Suddenly Edmond tears the bathroom door open and yells with joyful aplomb, ‘FUCKING DRUGHEADS!’

Annika yells back, ‘FUCKING DRUGHEAD!’ and throws the dumb shower lotion stuff at him, which misses Edmond but hits the doorframe and will leave traces of its contents on our hall carpet for the next four years.

I say, ‘Edmond, can you please leave the bathroom, I’d like to concentrate on our unacceptable state as such right now.’

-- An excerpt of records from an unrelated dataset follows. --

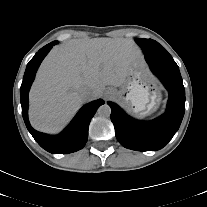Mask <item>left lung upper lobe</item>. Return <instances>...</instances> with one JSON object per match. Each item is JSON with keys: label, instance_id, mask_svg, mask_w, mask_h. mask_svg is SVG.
Masks as SVG:
<instances>
[{"label": "left lung upper lobe", "instance_id": "left-lung-upper-lobe-1", "mask_svg": "<svg viewBox=\"0 0 207 207\" xmlns=\"http://www.w3.org/2000/svg\"><path fill=\"white\" fill-rule=\"evenodd\" d=\"M136 42L142 48L145 54L168 53L166 49L163 46H161L158 42H156L155 40L138 38Z\"/></svg>", "mask_w": 207, "mask_h": 207}]
</instances>
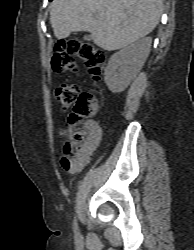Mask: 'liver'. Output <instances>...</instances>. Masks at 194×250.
<instances>
[{
  "label": "liver",
  "mask_w": 194,
  "mask_h": 250,
  "mask_svg": "<svg viewBox=\"0 0 194 250\" xmlns=\"http://www.w3.org/2000/svg\"><path fill=\"white\" fill-rule=\"evenodd\" d=\"M50 23L56 38L87 31L97 46L113 51L151 33L163 0H53Z\"/></svg>",
  "instance_id": "obj_1"
}]
</instances>
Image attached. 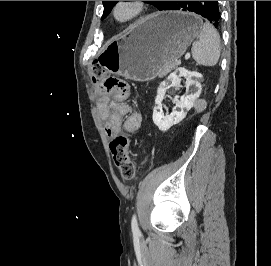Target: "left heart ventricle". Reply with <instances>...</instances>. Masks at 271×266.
<instances>
[{
	"mask_svg": "<svg viewBox=\"0 0 271 266\" xmlns=\"http://www.w3.org/2000/svg\"><path fill=\"white\" fill-rule=\"evenodd\" d=\"M128 12H129V8L124 7V8H122V9L120 10V15H121V16H125V15L128 14Z\"/></svg>",
	"mask_w": 271,
	"mask_h": 266,
	"instance_id": "obj_1",
	"label": "left heart ventricle"
}]
</instances>
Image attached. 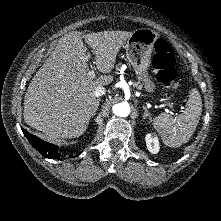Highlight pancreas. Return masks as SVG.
Returning a JSON list of instances; mask_svg holds the SVG:
<instances>
[{"mask_svg": "<svg viewBox=\"0 0 221 221\" xmlns=\"http://www.w3.org/2000/svg\"><path fill=\"white\" fill-rule=\"evenodd\" d=\"M138 86L139 89H141V85H139V83L136 84Z\"/></svg>", "mask_w": 221, "mask_h": 221, "instance_id": "obj_1", "label": "pancreas"}]
</instances>
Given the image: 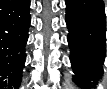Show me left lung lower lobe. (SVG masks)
Here are the masks:
<instances>
[{"label": "left lung lower lobe", "instance_id": "obj_1", "mask_svg": "<svg viewBox=\"0 0 107 89\" xmlns=\"http://www.w3.org/2000/svg\"><path fill=\"white\" fill-rule=\"evenodd\" d=\"M107 11L102 0H66L68 45L74 80L95 87L105 61Z\"/></svg>", "mask_w": 107, "mask_h": 89}]
</instances>
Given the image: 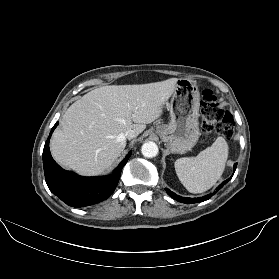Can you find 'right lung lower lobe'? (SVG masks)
<instances>
[{
  "instance_id": "98d812e1",
  "label": "right lung lower lobe",
  "mask_w": 279,
  "mask_h": 279,
  "mask_svg": "<svg viewBox=\"0 0 279 279\" xmlns=\"http://www.w3.org/2000/svg\"><path fill=\"white\" fill-rule=\"evenodd\" d=\"M57 125L58 122L51 129L43 150L45 180L50 191L72 207L93 205L110 197L118 184L123 166L131 156V151L109 176H77L62 169L51 156L49 141Z\"/></svg>"
}]
</instances>
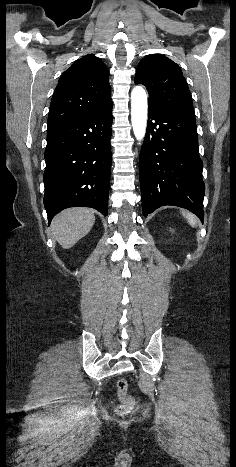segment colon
Instances as JSON below:
<instances>
[{"label": "colon", "instance_id": "colon-1", "mask_svg": "<svg viewBox=\"0 0 236 467\" xmlns=\"http://www.w3.org/2000/svg\"><path fill=\"white\" fill-rule=\"evenodd\" d=\"M128 384L125 379H120L117 384V395L121 401V404L118 405L115 409L117 415H125L129 413L134 405V399L127 394Z\"/></svg>", "mask_w": 236, "mask_h": 467}]
</instances>
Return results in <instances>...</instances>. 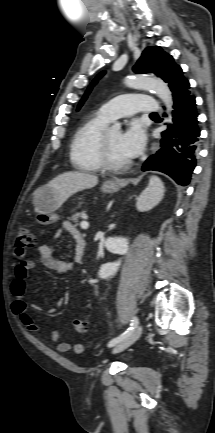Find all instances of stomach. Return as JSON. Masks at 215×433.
<instances>
[{
  "label": "stomach",
  "instance_id": "obj_1",
  "mask_svg": "<svg viewBox=\"0 0 215 433\" xmlns=\"http://www.w3.org/2000/svg\"><path fill=\"white\" fill-rule=\"evenodd\" d=\"M118 190V184L113 182H107L102 187V191L105 193H115ZM33 202L35 210L38 212L37 222L39 224L49 225L58 221L59 216L56 210L60 206V202L51 187L38 188L33 194Z\"/></svg>",
  "mask_w": 215,
  "mask_h": 433
}]
</instances>
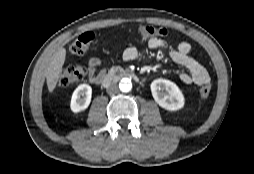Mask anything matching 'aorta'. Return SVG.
<instances>
[{"label": "aorta", "instance_id": "762f6f07", "mask_svg": "<svg viewBox=\"0 0 254 174\" xmlns=\"http://www.w3.org/2000/svg\"><path fill=\"white\" fill-rule=\"evenodd\" d=\"M119 89L122 92H129L132 89V83L129 78H123L119 82Z\"/></svg>", "mask_w": 254, "mask_h": 174}]
</instances>
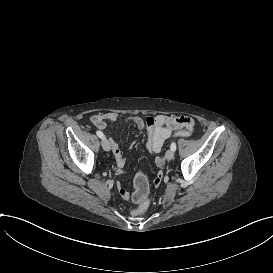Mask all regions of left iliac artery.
<instances>
[{"label": "left iliac artery", "instance_id": "1", "mask_svg": "<svg viewBox=\"0 0 273 273\" xmlns=\"http://www.w3.org/2000/svg\"><path fill=\"white\" fill-rule=\"evenodd\" d=\"M170 148H171V150L175 151L176 150V143L172 142Z\"/></svg>", "mask_w": 273, "mask_h": 273}]
</instances>
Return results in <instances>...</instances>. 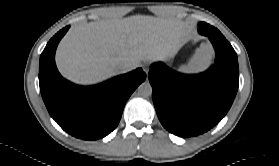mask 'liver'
<instances>
[{"mask_svg":"<svg viewBox=\"0 0 279 166\" xmlns=\"http://www.w3.org/2000/svg\"><path fill=\"white\" fill-rule=\"evenodd\" d=\"M184 25L173 18L135 15L74 26L60 42L61 74L78 84H94L119 74L128 62L165 60L182 46Z\"/></svg>","mask_w":279,"mask_h":166,"instance_id":"obj_1","label":"liver"}]
</instances>
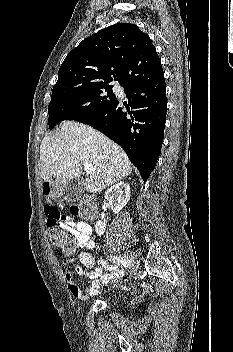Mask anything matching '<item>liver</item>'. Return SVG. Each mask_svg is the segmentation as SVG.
Returning <instances> with one entry per match:
<instances>
[{
  "instance_id": "1",
  "label": "liver",
  "mask_w": 233,
  "mask_h": 352,
  "mask_svg": "<svg viewBox=\"0 0 233 352\" xmlns=\"http://www.w3.org/2000/svg\"><path fill=\"white\" fill-rule=\"evenodd\" d=\"M84 164L93 166L84 181V188L89 193L100 192L132 172V165L122 148L88 125L63 122L55 134L43 138L40 170L44 181L55 184L60 180L68 182L79 178Z\"/></svg>"
}]
</instances>
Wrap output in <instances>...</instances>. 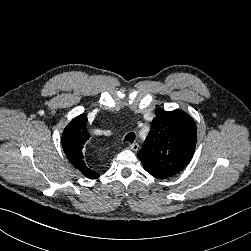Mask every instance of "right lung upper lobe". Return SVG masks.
Segmentation results:
<instances>
[{"label": "right lung upper lobe", "mask_w": 251, "mask_h": 251, "mask_svg": "<svg viewBox=\"0 0 251 251\" xmlns=\"http://www.w3.org/2000/svg\"><path fill=\"white\" fill-rule=\"evenodd\" d=\"M86 123L87 117L84 114L74 118L64 129L62 146L68 160L76 169L90 179H97L99 174L88 167L82 153L83 146L90 136Z\"/></svg>", "instance_id": "right-lung-upper-lobe-1"}]
</instances>
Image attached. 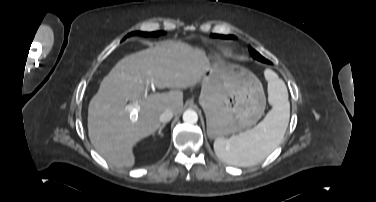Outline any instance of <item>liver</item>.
<instances>
[{"instance_id": "liver-1", "label": "liver", "mask_w": 376, "mask_h": 202, "mask_svg": "<svg viewBox=\"0 0 376 202\" xmlns=\"http://www.w3.org/2000/svg\"><path fill=\"white\" fill-rule=\"evenodd\" d=\"M209 66L203 50L173 41L117 62L88 107V134L96 151L116 167H132L135 144L160 127L159 117L166 109L178 114L183 107L180 90L145 97L146 82L159 89L194 87ZM128 101L136 105L135 113L129 110Z\"/></svg>"}]
</instances>
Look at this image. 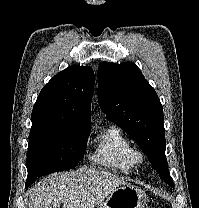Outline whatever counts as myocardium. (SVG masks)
Listing matches in <instances>:
<instances>
[{"label": "myocardium", "instance_id": "myocardium-1", "mask_svg": "<svg viewBox=\"0 0 199 208\" xmlns=\"http://www.w3.org/2000/svg\"><path fill=\"white\" fill-rule=\"evenodd\" d=\"M131 159L134 164H141L145 159L144 152L139 147H132Z\"/></svg>", "mask_w": 199, "mask_h": 208}]
</instances>
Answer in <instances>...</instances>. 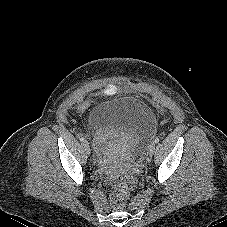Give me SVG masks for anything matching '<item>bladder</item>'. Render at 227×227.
<instances>
[{
	"label": "bladder",
	"instance_id": "1",
	"mask_svg": "<svg viewBox=\"0 0 227 227\" xmlns=\"http://www.w3.org/2000/svg\"><path fill=\"white\" fill-rule=\"evenodd\" d=\"M90 134L95 135L106 129H118L128 139V152L137 155L143 150V144L156 131L154 113L135 99L122 101L110 100L93 106L87 115Z\"/></svg>",
	"mask_w": 227,
	"mask_h": 227
}]
</instances>
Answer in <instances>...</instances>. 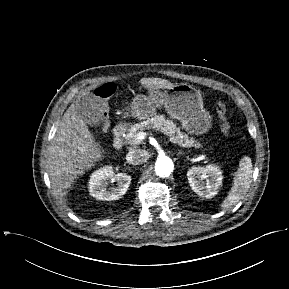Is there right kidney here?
<instances>
[{"label":"right kidney","mask_w":289,"mask_h":289,"mask_svg":"<svg viewBox=\"0 0 289 289\" xmlns=\"http://www.w3.org/2000/svg\"><path fill=\"white\" fill-rule=\"evenodd\" d=\"M108 180L117 182V187L107 189ZM131 182V176L126 173L115 174L111 166H105L92 173L88 188L90 195L98 200H118L126 193Z\"/></svg>","instance_id":"ca27d5eb"}]
</instances>
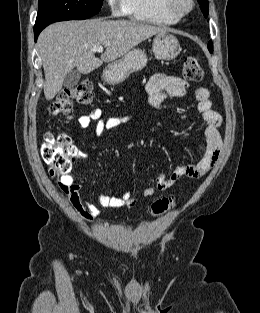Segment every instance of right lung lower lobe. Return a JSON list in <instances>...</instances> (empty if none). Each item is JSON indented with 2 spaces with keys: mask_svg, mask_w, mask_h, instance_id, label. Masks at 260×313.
<instances>
[{
  "mask_svg": "<svg viewBox=\"0 0 260 313\" xmlns=\"http://www.w3.org/2000/svg\"><path fill=\"white\" fill-rule=\"evenodd\" d=\"M49 24H35L34 26V36H35V41L37 40V37L39 33Z\"/></svg>",
  "mask_w": 260,
  "mask_h": 313,
  "instance_id": "1",
  "label": "right lung lower lobe"
}]
</instances>
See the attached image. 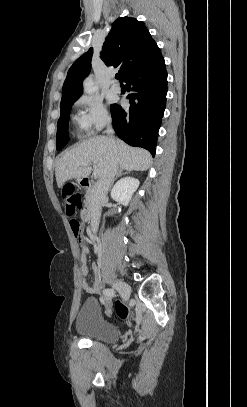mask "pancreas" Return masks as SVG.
Listing matches in <instances>:
<instances>
[{"label":"pancreas","mask_w":247,"mask_h":407,"mask_svg":"<svg viewBox=\"0 0 247 407\" xmlns=\"http://www.w3.org/2000/svg\"><path fill=\"white\" fill-rule=\"evenodd\" d=\"M92 199V190H87L86 192V202H90V200Z\"/></svg>","instance_id":"cf45deb5"}]
</instances>
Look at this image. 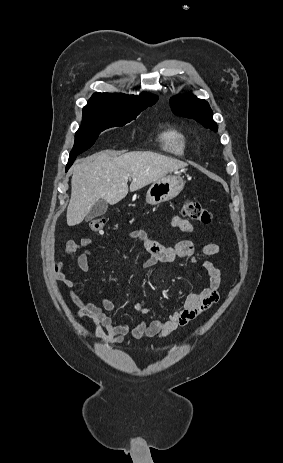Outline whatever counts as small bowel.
<instances>
[{"label":"small bowel","mask_w":283,"mask_h":463,"mask_svg":"<svg viewBox=\"0 0 283 463\" xmlns=\"http://www.w3.org/2000/svg\"><path fill=\"white\" fill-rule=\"evenodd\" d=\"M169 224L182 232L192 233L194 231V226L188 220L179 216H173L169 220ZM129 238L139 240L148 253V258L142 263L144 268L153 267L158 263H170L177 258L189 259L203 271L207 279V285L198 292L188 294L182 304L174 309L167 318L150 314L146 308L136 304L135 308L145 318L130 330L127 323L116 324L107 314V312L116 309L113 301L104 297L101 300V306H98L92 302L84 301L74 290L73 281L64 271L66 262L70 257L79 253L77 257L79 267L83 271H89L92 240L85 237L78 242L68 241L62 258L54 259L53 271L57 280L65 286L68 296L77 307L76 316L93 320L97 327L98 338L102 342L122 343L126 340L129 332L137 340L166 337L178 328L187 325L219 300L222 274L220 269L207 259L219 253L217 244L207 243L197 247L192 241L183 240L174 246L167 247L156 241L151 232L145 230L132 231Z\"/></svg>","instance_id":"small-bowel-1"}]
</instances>
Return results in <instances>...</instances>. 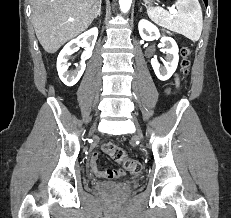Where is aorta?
I'll use <instances>...</instances> for the list:
<instances>
[{
    "mask_svg": "<svg viewBox=\"0 0 231 218\" xmlns=\"http://www.w3.org/2000/svg\"><path fill=\"white\" fill-rule=\"evenodd\" d=\"M132 4V0H119L120 9L122 12H128Z\"/></svg>",
    "mask_w": 231,
    "mask_h": 218,
    "instance_id": "obj_1",
    "label": "aorta"
}]
</instances>
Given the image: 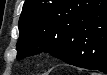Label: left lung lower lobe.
Returning a JSON list of instances; mask_svg holds the SVG:
<instances>
[{
    "label": "left lung lower lobe",
    "mask_w": 107,
    "mask_h": 75,
    "mask_svg": "<svg viewBox=\"0 0 107 75\" xmlns=\"http://www.w3.org/2000/svg\"><path fill=\"white\" fill-rule=\"evenodd\" d=\"M98 5L79 23L73 45L56 57L68 64L107 73V0H93Z\"/></svg>",
    "instance_id": "left-lung-lower-lobe-1"
}]
</instances>
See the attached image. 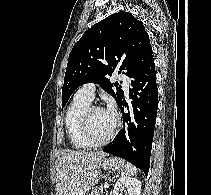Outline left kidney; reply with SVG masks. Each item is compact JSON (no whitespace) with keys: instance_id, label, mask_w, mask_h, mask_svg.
<instances>
[{"instance_id":"left-kidney-1","label":"left kidney","mask_w":211,"mask_h":195,"mask_svg":"<svg viewBox=\"0 0 211 195\" xmlns=\"http://www.w3.org/2000/svg\"><path fill=\"white\" fill-rule=\"evenodd\" d=\"M141 182L137 178L121 177L114 185L113 195H140Z\"/></svg>"}]
</instances>
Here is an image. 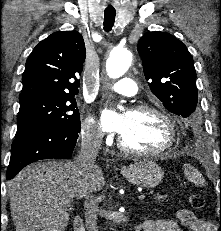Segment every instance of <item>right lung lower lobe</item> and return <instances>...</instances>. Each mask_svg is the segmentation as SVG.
<instances>
[{
    "instance_id": "98d812e1",
    "label": "right lung lower lobe",
    "mask_w": 221,
    "mask_h": 231,
    "mask_svg": "<svg viewBox=\"0 0 221 231\" xmlns=\"http://www.w3.org/2000/svg\"><path fill=\"white\" fill-rule=\"evenodd\" d=\"M77 138L76 131L48 124L25 128L16 134L12 143L7 179H12L22 168L32 162L71 157Z\"/></svg>"
}]
</instances>
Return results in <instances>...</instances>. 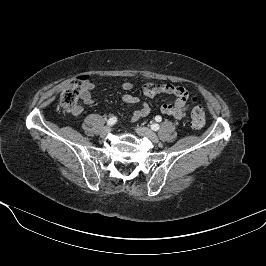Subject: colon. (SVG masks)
Masks as SVG:
<instances>
[{
  "instance_id": "obj_1",
  "label": "colon",
  "mask_w": 266,
  "mask_h": 266,
  "mask_svg": "<svg viewBox=\"0 0 266 266\" xmlns=\"http://www.w3.org/2000/svg\"><path fill=\"white\" fill-rule=\"evenodd\" d=\"M86 77L76 79L71 85L62 93L60 98L61 106L68 112H73L77 108L80 97L81 86ZM191 127L195 130H200L205 124L204 109L198 105L193 104L190 116Z\"/></svg>"
}]
</instances>
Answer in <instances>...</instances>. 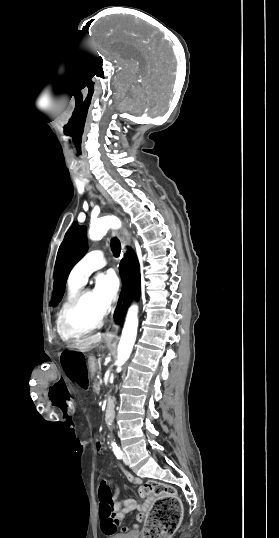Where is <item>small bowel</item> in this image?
I'll use <instances>...</instances> for the list:
<instances>
[{
    "label": "small bowel",
    "mask_w": 279,
    "mask_h": 538,
    "mask_svg": "<svg viewBox=\"0 0 279 538\" xmlns=\"http://www.w3.org/2000/svg\"><path fill=\"white\" fill-rule=\"evenodd\" d=\"M120 471L124 474L128 482L134 486H141L142 481L138 477H134L129 471L126 469L118 466ZM119 493V488L115 486L114 489V500L116 499L117 495ZM141 496L144 497V490L143 488H140ZM149 506L148 500H143L140 503H137L134 499H127V500H120L115 501V508L117 509L116 514L111 518H103L102 520V530L105 534L113 533L117 530L119 526H121L122 522L125 520L128 513L131 511L136 510V520L138 522L142 521L145 517L146 511ZM138 524L133 525V529H137ZM129 531V528L126 526H121V532L125 533Z\"/></svg>",
    "instance_id": "obj_1"
}]
</instances>
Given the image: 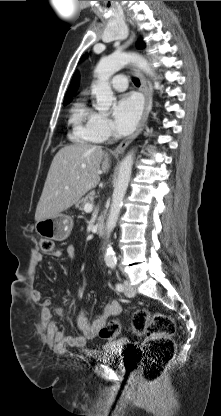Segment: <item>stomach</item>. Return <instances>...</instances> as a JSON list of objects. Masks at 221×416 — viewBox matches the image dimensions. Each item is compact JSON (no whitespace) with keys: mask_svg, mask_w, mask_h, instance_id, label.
Returning a JSON list of instances; mask_svg holds the SVG:
<instances>
[{"mask_svg":"<svg viewBox=\"0 0 221 416\" xmlns=\"http://www.w3.org/2000/svg\"><path fill=\"white\" fill-rule=\"evenodd\" d=\"M73 228V220L65 214L38 221L35 225L36 232L44 239L63 241L67 239Z\"/></svg>","mask_w":221,"mask_h":416,"instance_id":"0dacf381","label":"stomach"}]
</instances>
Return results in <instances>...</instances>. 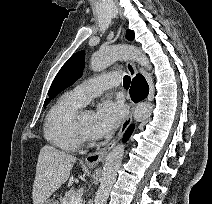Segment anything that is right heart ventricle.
<instances>
[{"mask_svg":"<svg viewBox=\"0 0 212 204\" xmlns=\"http://www.w3.org/2000/svg\"><path fill=\"white\" fill-rule=\"evenodd\" d=\"M82 106L71 93L58 98L48 111L44 122L43 133L49 144L67 152H74L79 148L73 121Z\"/></svg>","mask_w":212,"mask_h":204,"instance_id":"1","label":"right heart ventricle"}]
</instances>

He leaps into the bathtub fully clothed. I flip out completely. Annika laughs over-ambitious and uninhibitedly despairing tears. Edmond is wearing turquoise Doc Martens, in which he very recently stomped through a nearby piece of woodland. Mud and particles of dog shit float in the bathwater. He tries to adopt a position that might prove acceptable for all parties. Now he’s sitting calmly between us, first of all taking a deep breath of course.

‘Mifti?’

‘Yeah?’

‘Can you give me my money back now? Are you feeling better now?’

‘Huh?’

At this point we’re informed that I not only puked up next to Edmond’s anodized aluminium keyboard but also refused (just as unscrupulously) to repay my debts to him from the previous day, with the argument, ‘Fuck capitalism!’

‘But what debts anyway?’

‘Well, not exactly debts, but I gave you the money to buy that thing, you know.’

‘What thing exactly?’

‘An international culture magazine.’

‘And now?’

‘Now I want my change, kind of thing.’

‘Oh right, sorry, I’ll just go and get it.’

I run to my purse, only to find that I kind of haven’t got enough for some reason. I run back, by which point Edmond has calmly shoved an oversized chocolate-coated soft marshmallow traditionally known in Germany as a ‘nigger’s kiss’ into Annika’s face and is now bent over her ribs inspecting her tonsils for white spots.

‘That looks pretty cool from here – if Annika wasn’t naked I’d take a photo.’

‘I’ve got this sore throat out of nowhere, Mifti. I don’t know how come. Edmond’s just checking if I’ve got white spots on my tonsils.’

‘So how much do I get back now? You know – interest. One dumpling for every week.’

I press a small amount of change into his hand.

‘Are you kidding me, Mifti?’

Annika: ‘Edmond, what d’you think, men in underpants and socks are the worst, aren’t they?’

Edmond: ‘I just can’t stand my own sexiness, I always have to take the sting out of it so I don’t get a boner every time I look in the mirror.’

Mifti: ‘Well, I bought that book about the Baader-Meinhof gang, the one you told me to get, where the woman describes it all from her perspective, and then your international wank thing, and they both cost seventeen euro. So I spent thirty-four euro altogether, and now you get nine euro back.’